Task goal |
On every line of the listing, check for "seleção"; copy the lines that have it.

┌────────

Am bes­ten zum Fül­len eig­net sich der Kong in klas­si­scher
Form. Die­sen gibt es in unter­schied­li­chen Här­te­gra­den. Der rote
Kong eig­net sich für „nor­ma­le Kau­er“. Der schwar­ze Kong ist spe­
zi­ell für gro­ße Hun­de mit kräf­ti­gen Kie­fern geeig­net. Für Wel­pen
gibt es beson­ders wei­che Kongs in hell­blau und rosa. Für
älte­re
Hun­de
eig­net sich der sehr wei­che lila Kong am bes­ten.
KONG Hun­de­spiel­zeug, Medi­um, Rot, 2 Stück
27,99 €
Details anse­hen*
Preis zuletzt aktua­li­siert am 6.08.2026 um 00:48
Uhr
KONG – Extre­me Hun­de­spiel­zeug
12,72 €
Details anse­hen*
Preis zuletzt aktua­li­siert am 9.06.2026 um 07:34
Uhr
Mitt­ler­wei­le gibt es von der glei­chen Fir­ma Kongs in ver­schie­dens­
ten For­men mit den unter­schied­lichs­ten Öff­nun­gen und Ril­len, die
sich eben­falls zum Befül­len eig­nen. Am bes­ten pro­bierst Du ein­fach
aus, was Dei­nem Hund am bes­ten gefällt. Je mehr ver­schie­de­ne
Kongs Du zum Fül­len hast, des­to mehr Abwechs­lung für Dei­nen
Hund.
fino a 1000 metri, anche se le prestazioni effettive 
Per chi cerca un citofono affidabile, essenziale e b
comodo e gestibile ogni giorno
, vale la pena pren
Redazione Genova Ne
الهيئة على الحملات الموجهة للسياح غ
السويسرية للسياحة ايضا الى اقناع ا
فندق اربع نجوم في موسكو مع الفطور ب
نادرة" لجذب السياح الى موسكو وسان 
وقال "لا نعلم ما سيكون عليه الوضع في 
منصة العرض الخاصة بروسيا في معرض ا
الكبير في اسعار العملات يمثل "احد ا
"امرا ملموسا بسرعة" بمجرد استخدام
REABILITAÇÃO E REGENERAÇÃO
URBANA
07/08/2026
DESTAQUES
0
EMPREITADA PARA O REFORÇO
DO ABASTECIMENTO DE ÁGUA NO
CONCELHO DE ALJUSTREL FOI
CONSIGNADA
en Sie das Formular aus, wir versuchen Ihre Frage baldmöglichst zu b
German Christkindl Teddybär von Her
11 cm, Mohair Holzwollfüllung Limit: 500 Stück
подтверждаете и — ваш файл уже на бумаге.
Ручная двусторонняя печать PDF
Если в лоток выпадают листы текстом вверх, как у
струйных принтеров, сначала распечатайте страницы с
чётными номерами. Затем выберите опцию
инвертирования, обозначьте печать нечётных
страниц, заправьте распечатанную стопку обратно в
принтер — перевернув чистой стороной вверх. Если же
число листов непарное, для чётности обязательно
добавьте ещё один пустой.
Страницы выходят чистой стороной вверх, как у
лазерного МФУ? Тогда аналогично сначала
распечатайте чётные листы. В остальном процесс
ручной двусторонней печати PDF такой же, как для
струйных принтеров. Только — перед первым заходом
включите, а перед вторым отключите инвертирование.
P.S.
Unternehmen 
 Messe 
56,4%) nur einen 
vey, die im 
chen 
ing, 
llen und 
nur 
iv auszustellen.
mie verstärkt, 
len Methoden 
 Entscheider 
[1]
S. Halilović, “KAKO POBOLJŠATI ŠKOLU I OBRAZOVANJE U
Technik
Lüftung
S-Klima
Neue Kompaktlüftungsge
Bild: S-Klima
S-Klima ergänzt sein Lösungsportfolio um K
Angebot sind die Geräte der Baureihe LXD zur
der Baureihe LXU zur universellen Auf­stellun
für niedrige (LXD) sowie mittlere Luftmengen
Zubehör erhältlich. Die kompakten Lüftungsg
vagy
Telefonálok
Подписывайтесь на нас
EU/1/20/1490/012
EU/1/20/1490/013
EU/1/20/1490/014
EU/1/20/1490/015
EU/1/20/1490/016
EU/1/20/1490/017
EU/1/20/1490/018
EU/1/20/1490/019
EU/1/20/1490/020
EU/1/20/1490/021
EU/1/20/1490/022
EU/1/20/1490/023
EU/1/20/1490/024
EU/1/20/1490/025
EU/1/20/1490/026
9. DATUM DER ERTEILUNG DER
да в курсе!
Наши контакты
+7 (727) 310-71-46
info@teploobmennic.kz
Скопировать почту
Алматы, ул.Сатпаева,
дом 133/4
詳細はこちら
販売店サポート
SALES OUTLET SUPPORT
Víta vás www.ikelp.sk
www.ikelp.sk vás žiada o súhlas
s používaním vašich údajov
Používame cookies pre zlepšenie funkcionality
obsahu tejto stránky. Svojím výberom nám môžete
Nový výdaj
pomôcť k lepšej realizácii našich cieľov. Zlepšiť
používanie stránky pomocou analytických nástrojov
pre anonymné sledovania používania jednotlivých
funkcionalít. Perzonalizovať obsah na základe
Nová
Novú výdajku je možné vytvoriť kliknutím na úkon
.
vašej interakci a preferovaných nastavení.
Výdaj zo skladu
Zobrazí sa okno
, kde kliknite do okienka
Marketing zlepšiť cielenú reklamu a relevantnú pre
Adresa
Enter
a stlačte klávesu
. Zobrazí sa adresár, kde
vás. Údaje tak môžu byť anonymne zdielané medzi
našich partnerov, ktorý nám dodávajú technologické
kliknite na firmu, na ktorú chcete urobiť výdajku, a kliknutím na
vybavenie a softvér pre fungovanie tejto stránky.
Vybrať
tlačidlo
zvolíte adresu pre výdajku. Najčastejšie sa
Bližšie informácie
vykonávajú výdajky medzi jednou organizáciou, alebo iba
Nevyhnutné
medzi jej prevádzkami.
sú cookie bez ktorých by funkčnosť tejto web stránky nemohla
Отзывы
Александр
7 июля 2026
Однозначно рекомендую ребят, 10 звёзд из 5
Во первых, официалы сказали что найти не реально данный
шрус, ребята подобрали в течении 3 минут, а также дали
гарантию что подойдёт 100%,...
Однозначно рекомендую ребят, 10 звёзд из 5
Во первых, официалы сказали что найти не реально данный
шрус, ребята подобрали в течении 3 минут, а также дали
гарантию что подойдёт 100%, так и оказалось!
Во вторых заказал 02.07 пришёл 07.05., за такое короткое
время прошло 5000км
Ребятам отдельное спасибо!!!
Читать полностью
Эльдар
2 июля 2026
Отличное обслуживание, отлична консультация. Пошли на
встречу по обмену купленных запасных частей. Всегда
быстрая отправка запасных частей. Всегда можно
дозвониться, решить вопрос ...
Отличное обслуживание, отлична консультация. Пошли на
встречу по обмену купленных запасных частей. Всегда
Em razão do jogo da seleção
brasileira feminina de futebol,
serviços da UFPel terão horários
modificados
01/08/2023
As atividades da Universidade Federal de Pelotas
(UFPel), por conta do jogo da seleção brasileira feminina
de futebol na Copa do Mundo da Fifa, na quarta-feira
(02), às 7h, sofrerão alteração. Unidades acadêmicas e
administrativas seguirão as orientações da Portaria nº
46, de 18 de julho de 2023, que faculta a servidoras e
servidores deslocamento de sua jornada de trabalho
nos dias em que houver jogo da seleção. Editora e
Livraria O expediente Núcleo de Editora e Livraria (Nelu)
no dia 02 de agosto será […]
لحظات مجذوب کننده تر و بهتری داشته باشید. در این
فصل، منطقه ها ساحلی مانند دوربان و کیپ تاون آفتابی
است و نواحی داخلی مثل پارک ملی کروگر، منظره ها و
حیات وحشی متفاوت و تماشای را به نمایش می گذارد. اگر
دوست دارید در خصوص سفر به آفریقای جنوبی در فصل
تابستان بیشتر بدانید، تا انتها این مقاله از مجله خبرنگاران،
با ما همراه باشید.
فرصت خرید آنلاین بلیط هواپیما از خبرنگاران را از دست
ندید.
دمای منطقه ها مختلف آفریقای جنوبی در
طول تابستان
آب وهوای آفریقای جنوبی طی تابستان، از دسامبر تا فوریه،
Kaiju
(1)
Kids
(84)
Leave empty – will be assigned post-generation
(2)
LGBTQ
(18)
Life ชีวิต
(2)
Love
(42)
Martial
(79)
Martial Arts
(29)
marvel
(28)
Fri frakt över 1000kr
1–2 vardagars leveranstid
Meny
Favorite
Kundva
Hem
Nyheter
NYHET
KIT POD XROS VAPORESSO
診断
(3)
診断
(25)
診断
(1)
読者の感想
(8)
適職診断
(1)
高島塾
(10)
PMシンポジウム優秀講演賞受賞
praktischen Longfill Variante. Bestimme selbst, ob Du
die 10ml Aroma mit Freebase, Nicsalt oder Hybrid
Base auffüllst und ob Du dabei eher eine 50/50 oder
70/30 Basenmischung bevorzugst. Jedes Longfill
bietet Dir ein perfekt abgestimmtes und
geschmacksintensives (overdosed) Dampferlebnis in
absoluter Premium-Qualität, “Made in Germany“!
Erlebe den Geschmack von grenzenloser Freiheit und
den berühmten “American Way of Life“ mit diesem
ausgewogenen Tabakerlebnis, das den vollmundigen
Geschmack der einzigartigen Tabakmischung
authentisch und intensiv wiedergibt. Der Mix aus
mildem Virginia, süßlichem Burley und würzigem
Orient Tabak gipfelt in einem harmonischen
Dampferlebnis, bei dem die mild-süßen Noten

└────────

Task response |
Em razão do jogo da seleção
(UFPel), por conta do jogo da seleção brasileira feminina
nos dias em que houver jogo da seleção. Editora e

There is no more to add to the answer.